On The Table Greater Akron expected to draw nearly 6,000 people
An event in Akron that brings community members together to share a meal and discuss ways to strengthen the city is expected to draw about 6,000 people. On The Table Greater Akron is a local spin-off of a community initiative that began in Chicago four years ago. Cleveland.com reports the 30 hosts will include members of city and county government, religious groups, and mental health agencies. Some groups will talk about specific issues like the opioid epidemic, while others are more open-ended. More than 500 conversations over meals are set to place at venues around Akron today.
U.S. Supreme Court will not review cop killer's convictions
The U.S. Supreme Court won't review the murder conviction of a man sentenced to death for killing a Cleveland police officer. Cleveland.com reports that the case of 47-year-old Quisi Bryan is among those that the court has declined to review during this term. He was condemned for shooting Wayne Leon in 2000 after the officer stopped Bryan for a traffic violation. A federal judge overturned Bryan's convictions in 2015 and concluded that prosecutors had improperly sought to remove a prospective juror because the juror was black. Bryan also is black. A federal appeals court reversed that decision and reinstated his convictions in December. Bryan had asked the nation's high court to review that ruling.
Officers wounded in Cleveland suburb are recovering
Police say two officers wounded in a shooting at a car dealership have been released from a hospital and are recovering at home. Willoughby Hills police said the officers were shot after they were called to a dealership Thursday about a problem with a customer. The officers returned fire and shot the man, who remains hospitalized and has not yet been charged. Investigators have not released the names of the officers or the suspect.

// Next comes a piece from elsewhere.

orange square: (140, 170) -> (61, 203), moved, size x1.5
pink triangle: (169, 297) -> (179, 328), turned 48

Youngstown developer accused of funneling government money
Authorities say a developer has been indicted in a corruption probe on more than 100 counts related to development projects in northeast Ohio. Dominic Marchionda is the CEO of NYO Property Group and has ties to more than 60 companies in Youngstown. According to the indictment, Marchionda is accused of illegally obtaining money from the city as well as the state and federal government for a student housing complex and on apartment complex projects.

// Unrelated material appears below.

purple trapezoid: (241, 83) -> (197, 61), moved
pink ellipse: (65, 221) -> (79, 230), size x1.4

Sowell appeal will not be on the U.S. Supreme Court docket this year
The U.S. Supreme Court has declined to hear an appeal by a Cleveland man sentenced to die for killing 11 women and hiding the remains in and around his home. At issue were arguments by 58-year-old Anthony Sowell over the closure of an evidence hearing during his trial and his rejected offer to plead guilty. Sowell lost the argument in the Ohio Supreme Court and appealed to the nation's high court, which turned down the appeal Monday. The trial judge closed a pre-trial hearing to the public about the admissibility of Sowell's 11-hour videotaped police interrogation. Sowell's attorneys objected to the move. The judge ultimately allowed the use of the video.
Youngstown football player gets settlement
Youngstown State University has agreed to settle a federal lawsuit with a football player convicted of rape as a teen who sued after the school allowed him to join the team and then told him he couldn't play this season. Ma'lik Richmond of Steubenville will remain on the team's active roster under the deal announced Monday. Richmond will undergo unspecified training and university will pay for outstanding court costs. Richmond made the team earlier this year but was told in August that he couldn't play after a student circulated a petition to keep him off the team.